Friday, February 27, 2009

Search and destroy missions for your bugs

Pop quiz, hotshot.  You're new on the job, you have a million lines of code that you've never looked at before, and there's a bug.  It's doing something really bad, like taking five minutes to load and then displaying a blank screen.  Your boss has some vague idea of what the program should show, or used to show, but it's not doing that.  The most specific instruction you can get is "make it look like this" or worse, "just fix it."  What do you do??

Take a deep breath.  First of all, don't be intimidated by the size of the code.  It really doesn't matter.  The whole program may have a million lines, but you can be sure it's not actually doing a million things when it tries to run your specific command.  Think of the million lines of code as locations on an extremely detailed map.  If you want to find a street in Austin, you won't get very far by carefully reading every street name on the whole Austin map.  Instead, you want to narrowly focus on the specific path your program takes when you execute your command.

In a nutshell, you are a detective.  A crime has been committed: a bug has murdered the effective execution of your program.  You know that the perpetrator went from point A (the beginning of the program) to point B (the place where the program is misbehaving).  Your first task is to follow a trail of clues and find the suspect.  After you know where the error occurred, the last part of your job -- move the suspect into custody by making your program do what it's supposed to -- is relatively easy.

Let me talk math for a minute.  I'm going to solve a puzzle live in this post.  I have a large number: let's pick 987,654.  I want to know what is the square root of this number to the nearest integer, but I'm not allowed to just hit the square root buttonon my calculator.  Instead, I can only pick a number and multiply it to see if my answer is right.  How will I find the answer?

I'll indent my solution in the next several paragraphs so you can see where the rest of the post continues.  Think of how you might solve it before reading on.

We could brute-force it with trial and error.  1*1 = 1.  Nope.  2*2 = 4.  Nope.  3*3 = 9.  Nope.  And so on.  This could take a while.

Let's be smarter about this.  We want to get CLOSE to the number and then home in from there.  So let's start with an educated guess.  About what order of magnitude is my number?  987654 is pretty close to a million, and it's easy to figure out the square root of 1000000: it's 1000.  (Just cut the number of decimal places in half.)  So we know the answer is less than 1000.

Is it 900?  900*900 = 810,000.  Too small.  Let's pick a bigger number.  Go halfway up, we get 950.

950*950 = 902,500.  Still too small.  Let's try 990.

990*990 = 980100.  Hey, we're getting closer!  But it's still too small.  How about 995?

995*995 = 990025.  Now it's too big, but just a little bit.

At this point we know that it's between 990 and 995, so let's just step backwards from 995 until we find it.

994*994 = 988036.  Too big.
993*993 = 986049.  Too small.

Ah ha!

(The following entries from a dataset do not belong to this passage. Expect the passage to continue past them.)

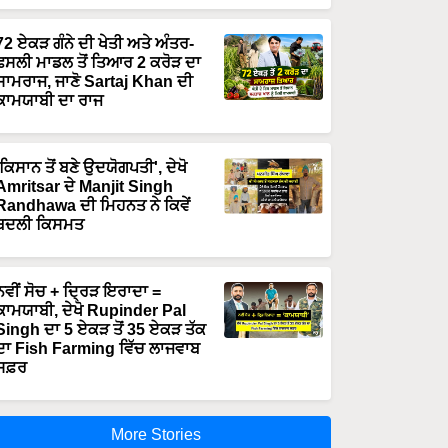
72 ਏਕੜ ਗੰਨੇ ਦੀ ਖੇਤੀ ਅਤੇ ਅੰਤਰ-
ਫਸਲੀ ਮਾਡਲ ਤੋਂ ਤਿਆਰ 2 ਕਰੋੜ ਦਾ
ਸਾਮਰਾਜ, ਜਾਣੋ Sartaj Khan ਦੀ
ਕਾਮਯਾਬੀ ਦਾ ਰਾਜ
'ਕਿਸਾਨ ਤੋਂ ਬਣੇ ਉਦਯੋਗਪਤੀ', ਦੇਖੋ
Amritsar ਦੇ Manjit Singh
Randhawa ਦੀ ਮਿਹਨਤ ਨੇ ਕਿਵੇਂ
ਬਦਲੀ ਕਿਸਮਤ
ਨਵੀਂ ਸੋਚ + ਦ੍ਰਿੜ ਇਰਾਦਾ =
ਕਾਮਯਾਬੀ, ਦੇਖੋ Rupinder Pal
Singh ਦਾ 5 ਏਕੜ ਤੋਂ 35 ਏਕੜ ਤੱਕ
ਦਾ Fish Farming ਵਿੱਚ ਲਾਜਵਾਬ
ਸਫ਼ਰ
More Stories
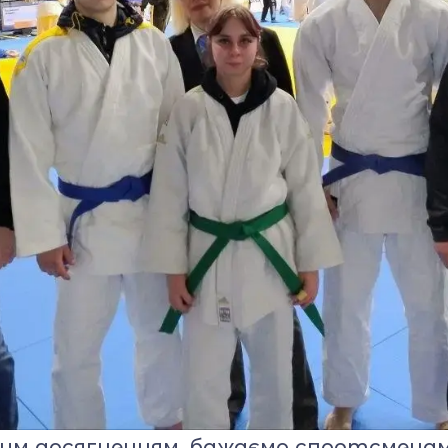
им досягненням, бажаємо спортсменам п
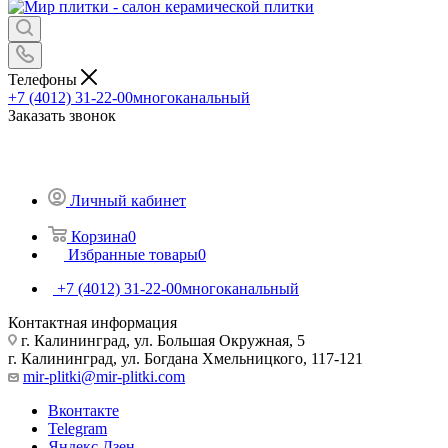
Телефоны
+7 (4012) 31-22-00
многоканальный
Заказать звонок
Личный кабинет
Корзина
0
Избранные товары
0
+7 (4012) 31-22-00
многоканальный
Контактная информация
г. Калининград, ул. Большая Окружная, 5
г. Калининград, ул. Богдана Хмельницкого, 117-121
mir-plitki@mir-plitki.com
Вконтакте
Telegram
Яндекс.Дзен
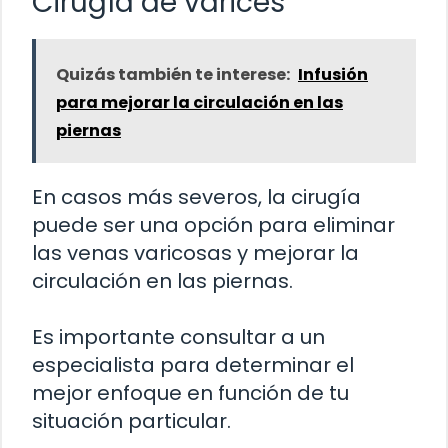
Cirugía de varices
Quizás también te interese:
Infusión
para mejorar la circulación en las
piernas
En casos más severos, la cirugía
puede ser una opción para eliminar
las venas varicosas y mejorar la
circulación en las piernas.
Es importante consultar a un
especialista para determinar el
mejor enfoque en función de tu
situación particular.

We've found the answer!  We know that the square root of 987654 is more than 993 and less than 994.  In other words, it's 993 point something.  If we wanted to, we could keep playing this game to guess more places after the decimal.  But I said that we'd only go to the nearest integer, so "993 point something" is good enough.

Let me check with the calculator now that we've settled on an answer:
sqrt(987654) = 993.808.  See?  I was right.

I've just demonstrated something very much like Newton's Method of approximation.  Instead of brute forcing the solution by walking through every possible number, we started in a likely spot and quickly converged on an answer.  Now, what insight does this give into debugging?

Figure out a likely entry point for your code.  For instance, if your program errors out when you click the button that says "Display all prices" then search all your files for the exact string "Display all prices".  If it only exists in one place, you've got a location to start looking, and you're off.

Quick sanity check.  Once you've found this spot in the code, you might want to temporarily change the text to "Display all prices!!!"  Then reload the program and see if the exclamation points show up.  I can't tell you how often I've found what I thought was the right spot in the code, but then wasted a bunch of time wondering "Why didn't THIS change do anything?" when I'm actually not in the right spot at all.  This hearkens back to the important principle from yesterday's post: Programming is both theoretical and experimental.  Don't just trust your guesses to be right, do the experiment!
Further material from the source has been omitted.